Though Marx’s analysis of capitalism lacks a critical engagement with the dynamics of gender and his historical context is situated before the advent of powerful nation-states, his critical theories allow for acute reflexivity of the political economy of social injustice and are extremely valuable in understanding a history of the present. As capitalist economic systems crumble in the first decade of the 21 st century, it is imperative that political and ecological systems are democratically reformulated within social justice and radical sustainability frameworks. A reading of Marx’s critique of capitalism within a postcolonial context enables new understandings of social relations of labor to emerge. Marx’s historical narrative of the shifts from feudalism to liberal forms of governmentality evidences the social and political disenfranchisement of the proletariat class, displacing people’s access to land and its resources and their control over the means of production in which they’ve become inextricably bound. In examining capitalism’s inherent characteristics of exploitation, efficiency, expansion, and specialization, Marx’s theories are urgent in intervening upon the injustices and insecurities experienced by communities of subaltern identities subsumed within capitalist formations.
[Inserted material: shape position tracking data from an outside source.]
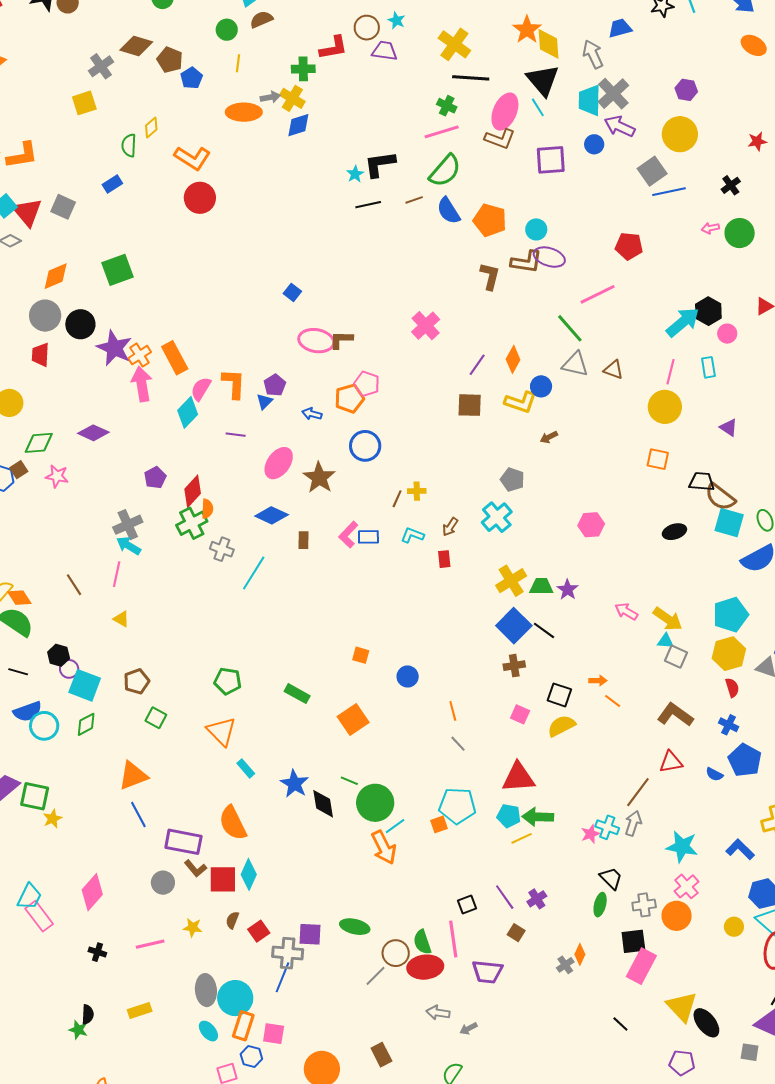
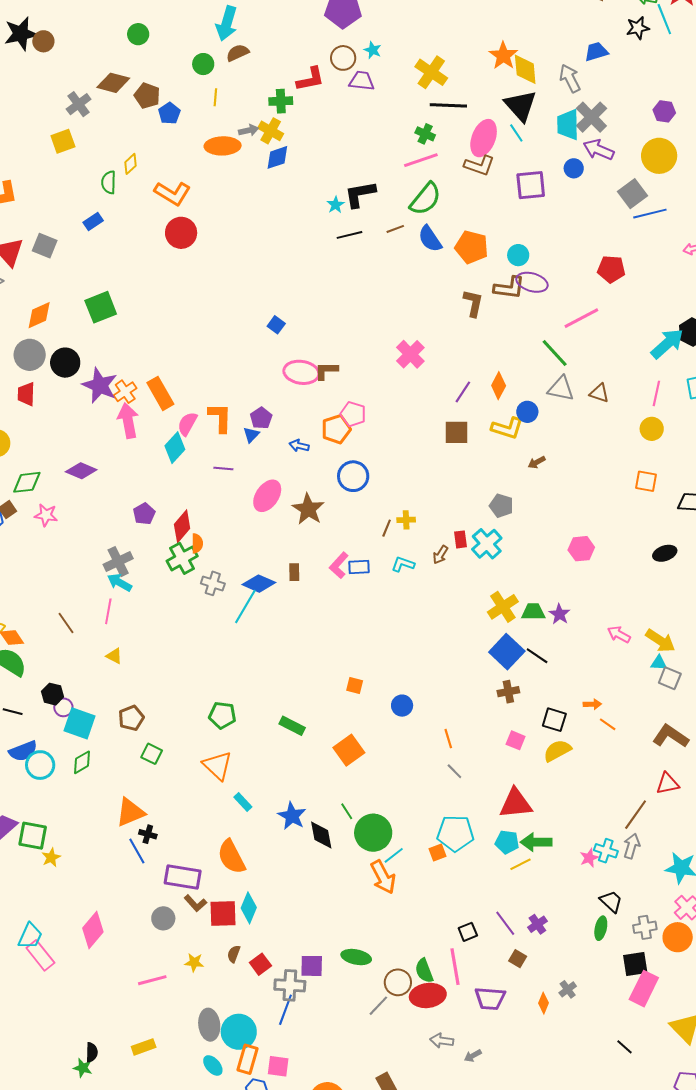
yellow circle: (665, 407) -> (652, 429), size x0.7
blue diamond: (272, 515) -> (259, 584), moved
red rectangle: (444, 559) -> (460, 539), moved
green line: (349, 781) -> (347, 811), turned 36
black cross: (97, 952) -> (148, 834), moved
orange diamond: (580, 954) -> (544, 1003), moved

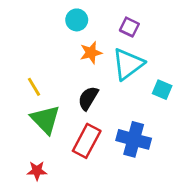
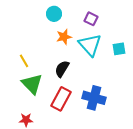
cyan triangle: (128, 64) -> (90, 45), turned -35
cyan square: (162, 90) -> (119, 49), moved, turned -32

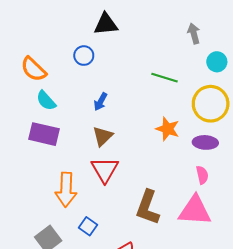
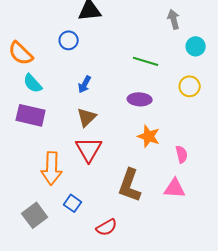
yellow circle: (211, 104) -> (190, 86), size x0.6
orange star: (168, 129) -> (149, 136), moved
purple ellipse: (205, 142) -> (140, 99), moved
pink triangle: (195, 211) -> (175, 188), size x0.7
When the means of production are usurped from the hands of the people, a culture of dependency upon the structures of governance develops so that the security of subsistence relies upon the power of the nation which privileges dominance, normalizes consumption, and homogenizes difference. A postcolonial reading of Marx’s analysis speaks to the ways in which relations of race, class, gender, and national privilege impacts the security and sustainability of both local and global communities.
Karl Marx’s text, Capital: a Critical Analysis of Capitalist Production Vol. I (1867), is a counter narrative which points to the contradictions promised within bourgeois liberal understandings of governance. Marx describes,
“the historical movement which changes the producers into wage-workers appears,
on the one hand, as their emancipation from serfdom and from the fetters of the
guilds, and this side alone exists for our bourgeois historians. But on the other hand,
these new freedmen became sellers of themselves only after they had been robbed of
all their own means of production, and of all the guarantees of existence afforded by
the old feudal arrangements. And the history of this expropriation is written in the
annals of mankind in letters of blood and fire” (Marx 1867: 738).
In his analysis, Marx is particularly tracing the violent shifts in England from feudalism to bourgeois capitalism as the dominating economic structure organizing social relations. But the history of expropriation was further transferred in time through colonial relations of power across different regions. This shift is characterized by “the expropriation of the agricultural producer, of the peasant, from the soil…(as) masses of men are suddenly and forcibly torn from their means of subsistence, and hurled as free and “unattached” proletarians on the labour market” (Marx 1867: 739). Violent and dramatic shifts in the organization of social relations enforce migration patterns which are central in understanding what produces present conditions of dependence upon the nation-state.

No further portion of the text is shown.